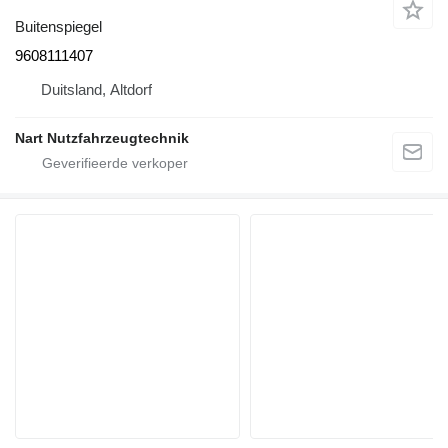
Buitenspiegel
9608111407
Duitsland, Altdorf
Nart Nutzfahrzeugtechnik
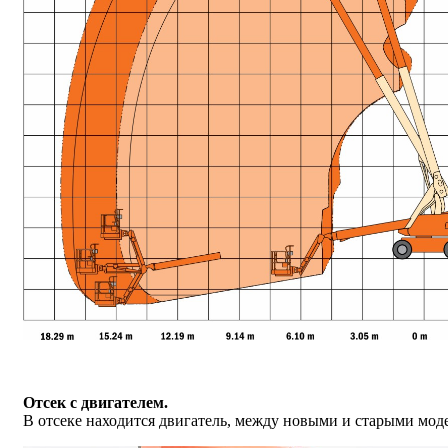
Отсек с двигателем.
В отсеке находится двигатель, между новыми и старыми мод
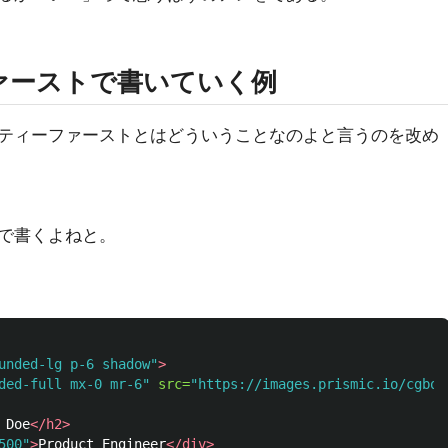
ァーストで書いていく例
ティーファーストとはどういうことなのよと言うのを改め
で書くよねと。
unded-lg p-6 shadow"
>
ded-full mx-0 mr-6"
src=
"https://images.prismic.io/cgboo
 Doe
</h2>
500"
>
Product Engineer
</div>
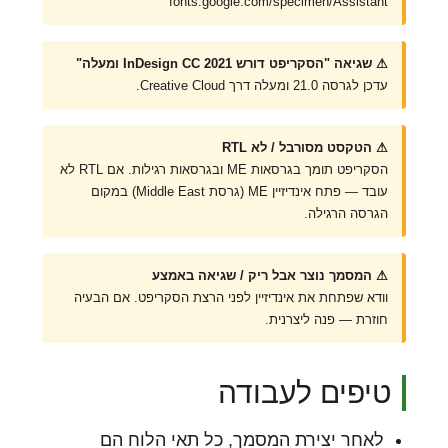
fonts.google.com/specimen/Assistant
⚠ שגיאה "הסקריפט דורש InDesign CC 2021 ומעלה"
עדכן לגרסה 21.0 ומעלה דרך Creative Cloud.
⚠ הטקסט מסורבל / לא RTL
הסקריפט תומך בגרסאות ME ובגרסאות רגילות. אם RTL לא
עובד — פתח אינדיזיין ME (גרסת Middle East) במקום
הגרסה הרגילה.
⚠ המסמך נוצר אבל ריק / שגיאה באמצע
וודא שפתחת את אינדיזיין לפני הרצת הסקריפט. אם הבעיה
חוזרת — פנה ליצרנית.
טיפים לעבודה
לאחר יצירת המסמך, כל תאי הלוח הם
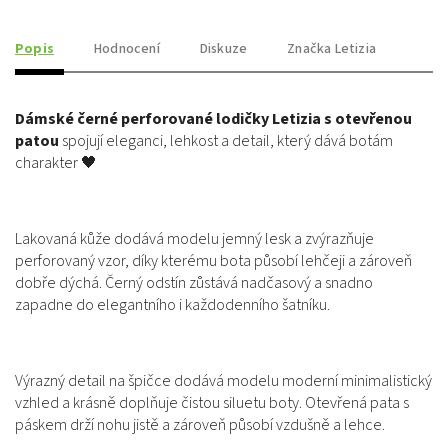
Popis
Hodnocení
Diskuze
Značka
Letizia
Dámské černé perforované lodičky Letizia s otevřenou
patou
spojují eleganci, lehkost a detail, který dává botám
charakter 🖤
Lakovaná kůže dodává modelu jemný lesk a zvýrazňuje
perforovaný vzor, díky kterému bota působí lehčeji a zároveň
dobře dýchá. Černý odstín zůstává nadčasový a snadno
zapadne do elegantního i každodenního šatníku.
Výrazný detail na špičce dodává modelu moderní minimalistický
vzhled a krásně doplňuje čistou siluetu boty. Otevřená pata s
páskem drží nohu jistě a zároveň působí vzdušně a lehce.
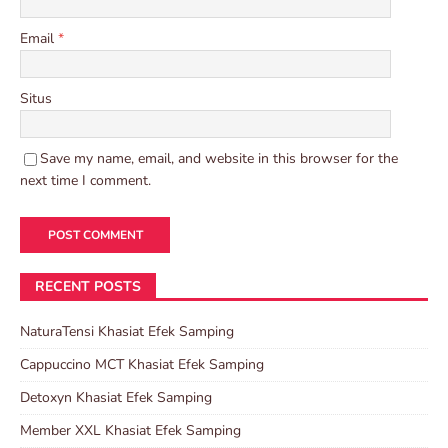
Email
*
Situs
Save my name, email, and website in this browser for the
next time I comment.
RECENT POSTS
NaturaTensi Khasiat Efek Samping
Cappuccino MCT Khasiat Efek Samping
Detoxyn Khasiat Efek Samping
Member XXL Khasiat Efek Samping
____________
> _Prompt_
Please reproduce the records above exactly and leave any picture behind.

> _The answer_
Buitenspiegel
9608111407
Duitsland, Altdorf
Nart Nutzfahrzeugtechnik
Отсек с двигателем.
В отсеке находится двигатель, между новыми и старыми мод
ァーストで書いていく例
ティーファーストとはどういうことなのよと言うのを改め
で書くよねと。
unded-lg p-6 shadow"
>
ded-full mx-0 mr-6"
src=
"https://images.prismic.io/cgboo
 Doe
</h2>
500"
>
Product Engineer
</div>
fonts.google.com/specimen/Assistant
⚠ שגיאה "הסקריפט דורש InDesign CC 2021 ומעלה"
עדכן לגרסה 21.0 ומעלה דרך Creative Cloud.
⚠ הטקסט מסורבל / לא RTL
הסקריפט תומך בגרסאות ME ובגרסאות רגילות. אם RTL לא
עובד — פתח אינדיזיין ME (גרסת Middle East) במקום
הגרסה הרגילה.
⚠ המסמך נוצר אבל ריק / שגיאה באמצע
וודא שפתחת את אינדיזיין לפני הרצת הסקריפט. אם הבעיה
חוזרת — פנה ליצרנית.
טיפים לעבודה
לאחר יצירת המסמך, כל תאי הלוח הם
Popis
Hodnocení
Diskuze
Značka
Letizia
Dámské černé perforované lodičky Letizia s otevřenou
patou
spojují eleganci, lehkost a detail, který dává botám
charakter 🖤
Lakovaná kůže dodává modelu jemný lesk a zvýrazňuje
perforovaný vzor, díky kterému bota působí lehčeji a zároveň
dobře dýchá. Černý odstín zůstává nadčasový a snadno
zapadne do elegantního i každodenního šatníku.
Výrazný detail na špičce dodává modelu moderní minimalistický
vzhled a krásně doplňuje čistou siluetu boty. Otevřená pata s
páskem drží nohu jistě a zároveň působí vzdušně a lehce.
Email
*
Situs
Save my name, email, and website in this browser for the
next time I comment.
RECENT POSTS
NaturaTensi Khasiat Efek Samping
Cappuccino MCT Khasiat Efek Samping
Detoxyn Khasiat Efek Samping
Member XXL Khasiat Efek Samping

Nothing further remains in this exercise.